What made this movie interesting: as with the first selection, this movie was about the characters. Both Oliver and Anna are loners, but the ways that they isolate themselves from the world (and at times, each other), contrast. Oliver finds himself alone in the company of others, while Anna keeps herself physically isolated to avoid the mental isolation. The purpose of the father’s overlapping story, I believe, was that while we saw Oliver struggle with his life and his own self, we saw his father growing in the end of his life, and learning to come out of the isolation.

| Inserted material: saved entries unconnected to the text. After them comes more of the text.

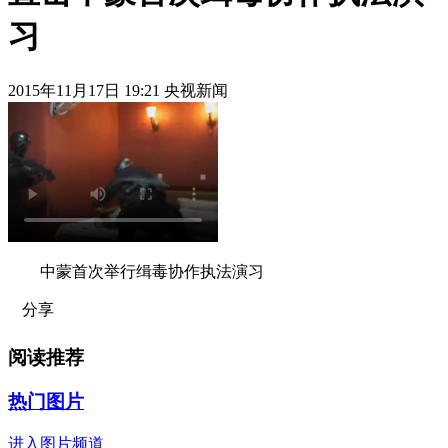
习
2015年11月17日 19:21 央视新闻
中蒙首次举行缉毒协作执法演习
分享
阅读推荐
热门图片
进入图片频道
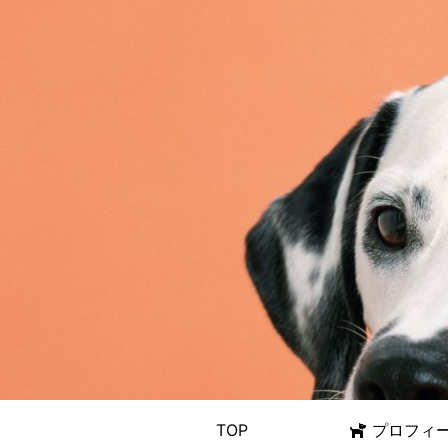
TOP
プロフィ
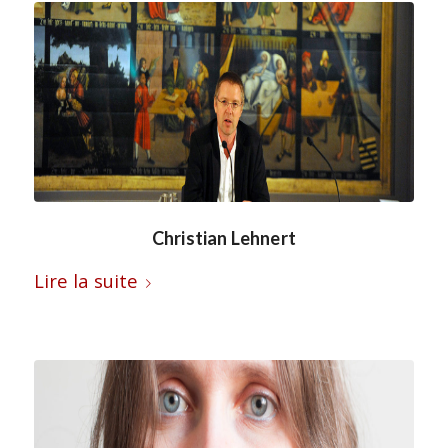
Christian Lehnert
Lire la suite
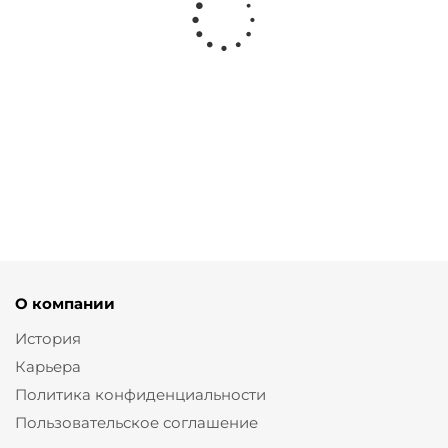
Костюм с палаццо и свитшотом на молнии
от
11 900 ₽
О компании
История
Карьера
Политика конфиденциальности
Пользовательское соглашение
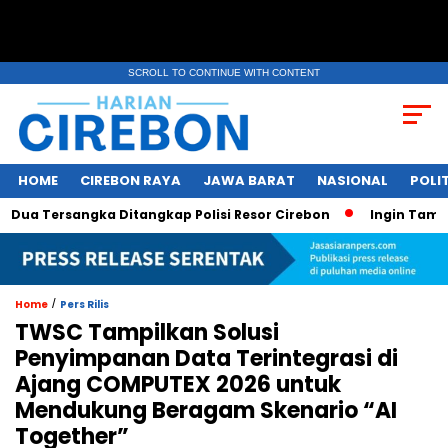
SCROLL TO CONTINUE WITH CONTENT
HOME
CIREBON RAYA
JAWA BARAT
NASIONAL
POLIT
ersangka Ditangkap Polisi Resor Cirebon
Ingin Tampil di M
/
Home
Pers Rilis
TWSC Tampilkan Solusi
Penyimpanan Data Terintegrasi di
Ajang COMPUTEX 2026 untuk
Mendukung Beragam Skenario “AI
Together”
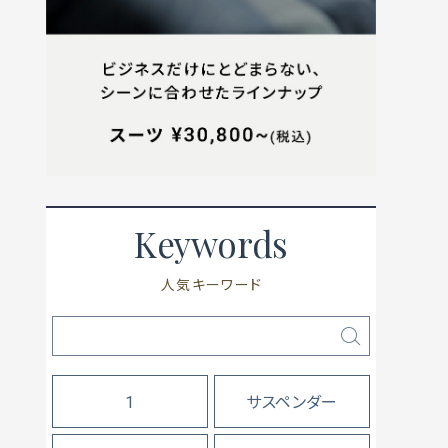
Keywords
人気キーワード
1
サスペンダー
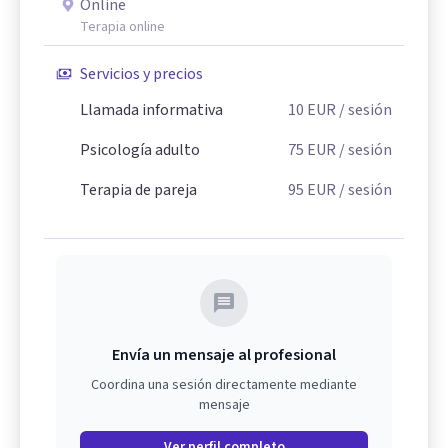
Online
Terapia online
Servicios y precios
Llamada informativa
10
EUR
/ sesión
Psicología adulto
75
EUR
/ sesión
Terapia de pareja
95
EUR
/ sesión
Envía un mensaje al profesional
Coordina una sesión directamente mediante
mensaje
Ver perfil completo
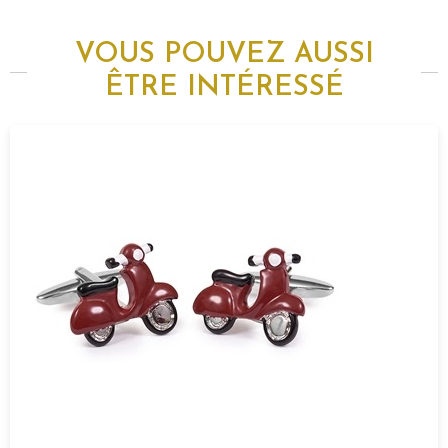
VOUS POUVEZ AUSSI
ÊTRE INTÉRESSÉ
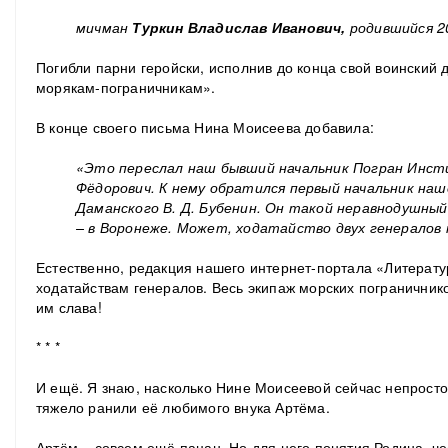
мичман
Туркин Владислав Иванович,
родившийся 20
Погибли парни геройски, исполнив до конца свой воинский 
морякам-пограничникам».
В конце своего письма Нина Моисеева добавила:
«Это переслал наш бывший начальник Погран Инс
Фёдорович. К нему обратился первый начальник на
Даманского В. Д. Бубенин. Он такой неравнодушный,
– в Воронеже. Может, ходатайство двух генералов
Естественно, редакция нашего интернет-портала «Литерату
ходатайствам генералов. Весь экипаж морских пограничнико
им слава!
* * *
И ещё. Я знаю, насколько Нине Моисеевой сейчас непрост
тяжело ранили её любимого внука Артёма.
Артём – совсем ещё пацан. Но для него понятия Родина, че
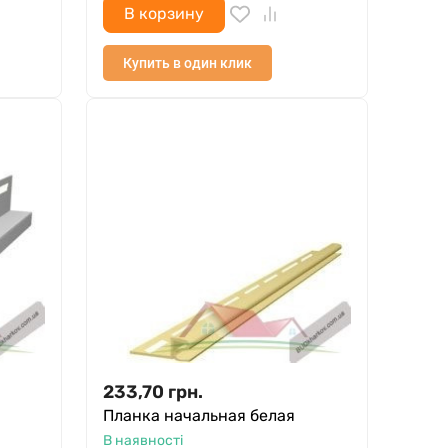
В корзину
Купить в один клик
233,70
грн.
Планка начальная белая
В наявності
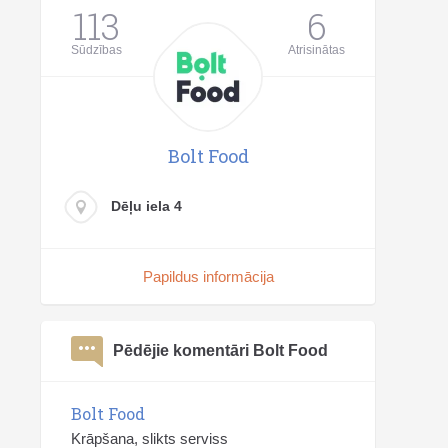
113
6
Sūdzības
Atrisinātas
Bolt Food
Dēļu iela 4
Papildus informācija
Pēdējie komentāri Bolt Food
Bolt Food
Krāpšana, slikts serviss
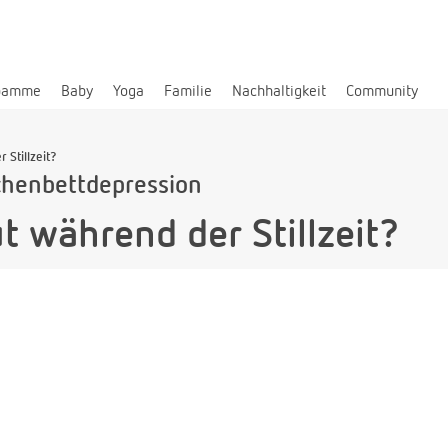
bamme
Baby
Yoga
Familie
Nachhaltigkeit
Community
 Stillzeit?
henbettdepression
t während der Stillzeit?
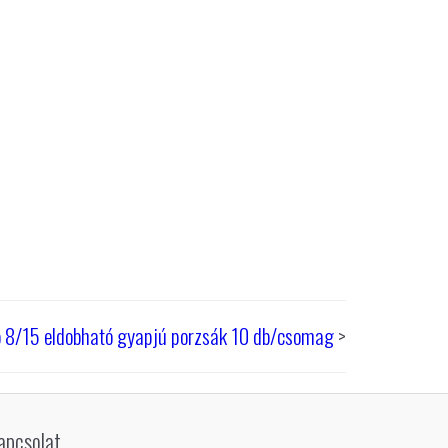
 8/15 eldobható gyapjú porzsák 10 db/csomag
>
apcsolat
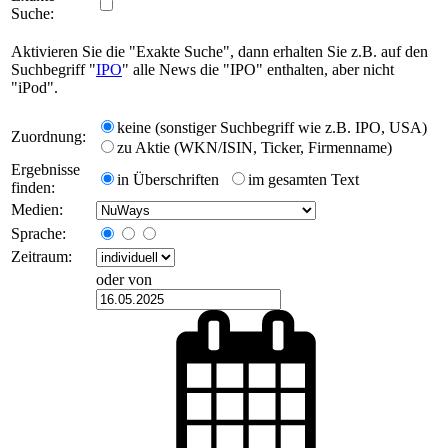
Suche:
Aktivieren Sie die "Exakte Suche", dann erhalten Sie z.B. auf den
Suchbegriff "
IPO
" alle News die "IPO" enthalten, aber nicht
"iPod".
keine (sonstiger Suchbegriff wie z.B. IPO, USA)
Zuordnung:
zu Aktie (WKN/ISIN, Ticker, Firmenname)
Ergebnisse
in Überschriften
im gesamten Text
finden:
Medien:
Sprache:
Zeitraum:
oder von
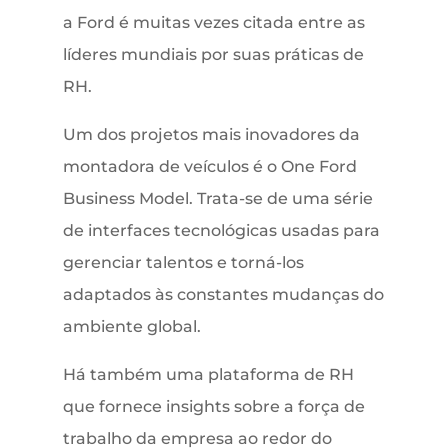
a Ford é muitas vezes citada entre as
líderes mundiais por suas práticas de
RH.
Um dos projetos mais inovadores da
montadora de veículos é o One Ford
Business Model. Trata-se de uma série
de interfaces tecnológicas usadas para
gerenciar talentos e torná-los
adaptados às constantes mudanças do
ambiente global.
Há também uma plataforma de RH
que fornece insights sobre a força de
trabalho da empresa ao redor do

How the ending concludes the plot: I guess it’s okay. As I have said many times before and will say many times more, I’m a hopeless romantic and I don’t like open-ended stories. I like to know that they had their happily ever after. Not to say that there isn’t one, but it’s a suspended storyline and I personally don’t like that. Overall though, it was a quality movie and it’s certainly worth watching.
3. TiMER (2009)
Why we chose to watch this movie: It was 12:30 in the morning, and when we read the description, we gasped simultaneously and immediately got comfy for movie number 3. The plot just had so much potential, and it was enough to keep us up for another 2 hours and 10 minutes (1 hr 40 min for the movie, 30 min for discussion).
Quick synopsis: So basically, in this world, there is a thing called a TiMER that someone can have installed on their wrist, which counts down to the day that a person is supposed to meet their soulmate. Then, when they make eye contact with “their one” for the first time, their timer will beep. FASCINATING plot basis, to me as a writer. There are so many possibilities and storylines and ugh it makes me happy. Main character Oona has a blank timer – meaning her soulmate hasn’t gotten one yet – and she’s sure that she needs to find him via process of elimination. Then she meets Mikey, a cute guy who already has a timer, and she’s faced with the idea of enjoying a fling with someone she knows isn’t her one.

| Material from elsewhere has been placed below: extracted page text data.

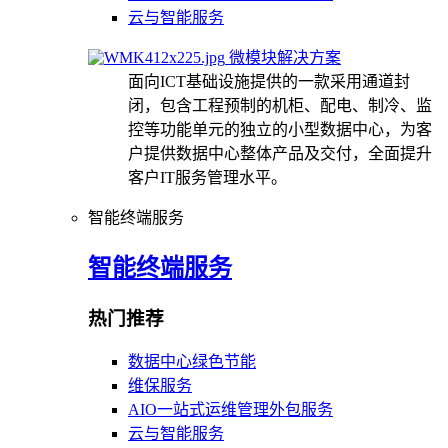
云与智能服务
微模块解决方案
面向ICT基础设施提供的一款采用通道封
闭，包含工程预制的机柜、配电、制冷、监
控等功能单元的独立的小型数据中心，为客
户提供数据中心整体产品及交付，全面提升
客户IT服务管理水平。
智能终端服务
智能终端服务
热门推荐
数据中心绿色节能
维保服务
AIO一站式运维管理外包服务
云与智能服务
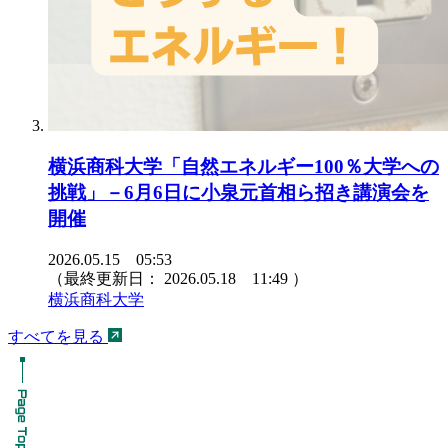
横浜商科大学「自然エネルギー100％大学への
挑戦」－6月6日に小泉元首相ら招き講演会を
開催
2026.05.15 05:53
（最終更新日：
2026.05.18 11:49
）
横浜商科大学
すべてを見る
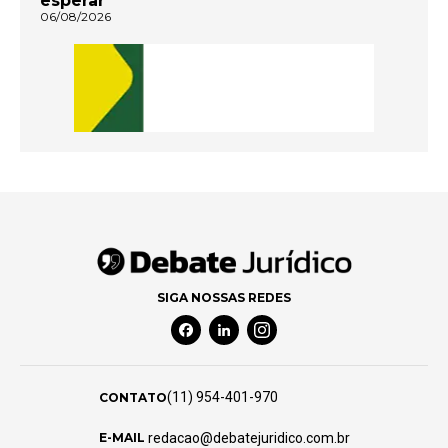
esperar
06/08/2026
SIGA NOSSAS REDES
Facebook Social Media
Linkedin Social Media
Instagram Social Media
(11) 954-401-970
CONTATO
redacao@debatejuridico.com.br
E-MAIL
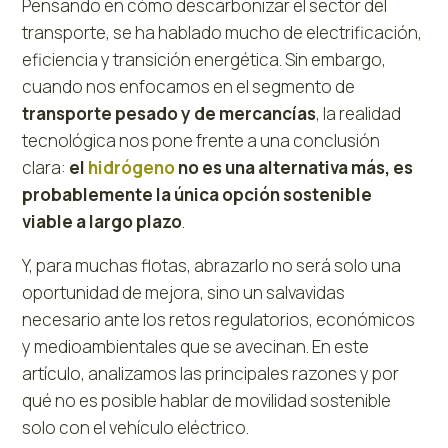
Pensando en cómo descarbonizar el sector del
transporte, se ha hablado mucho de electrificación,
eficiencia y transición energética. Sin embargo,
cuando nos enfocamos en el segmento de
transporte pesado y de mercancías
, la realidad
tecnológica nos pone frente a una conclusión
clara:
el
hidrógeno
no es una alternativa más, es
probablemente la única opción sostenible
viable a largo plazo
.
Y, para muchas flotas, abrazarlo no será solo una
oportunidad de mejora, sino un salvavidas
necesario ante los retos regulatorios, económicos
y medioambientales que se avecinan. En este
artículo, analizamos las principales razones y por
qué no es posible hablar de movilidad sostenible
solo con el vehículo eléctrico.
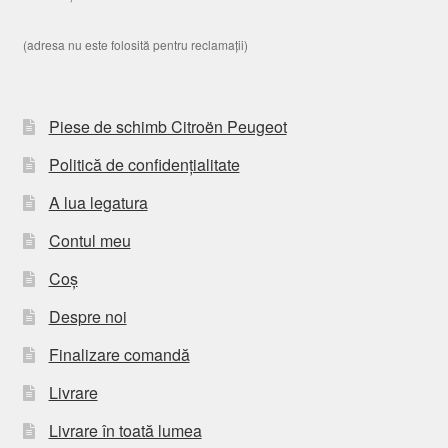
(adresa nu este folosită pentru reclamații)
Piese de schimb Citroën Peugeot
Politică de confidențialitate
A lua legatura
Contul meu
Coș
Despre noi
Finalizare comandă
Livrare
Livrare în toată lumea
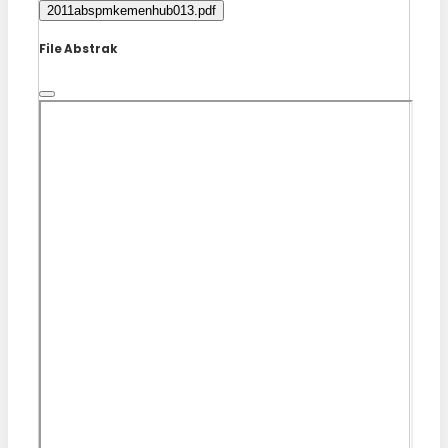
2011abspmkemenhub013.pdf
File Abstrak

What made this movie interesting: well, the plot. Also no one wore a bra, but that’s beside the point. It was like watching a choose your own adventure – it was an entire universe of possibilities. The concept is obviously not directly relatable, but it did raise some pretty realistic thoughts about relationships. The idea of knowing that there’s only one person in the world that’s your “one”, and everyone else until then is just a temporary distraction is kind of strange. It makes you wonder – would you get a timer? In case you were curious, I wouldn’t. I don’t think that there’s only one possibility, you know?
How the ending concludes the plot: it doesn’t. It sucks. I’m so sorry but this movie has the worst ending ever and it’s just because they had a perfect opportunity to give it a universally satisfying end and they took it and destroyed it. But you might like it. If you hate love. Until then, though, it’s a pretty good movie.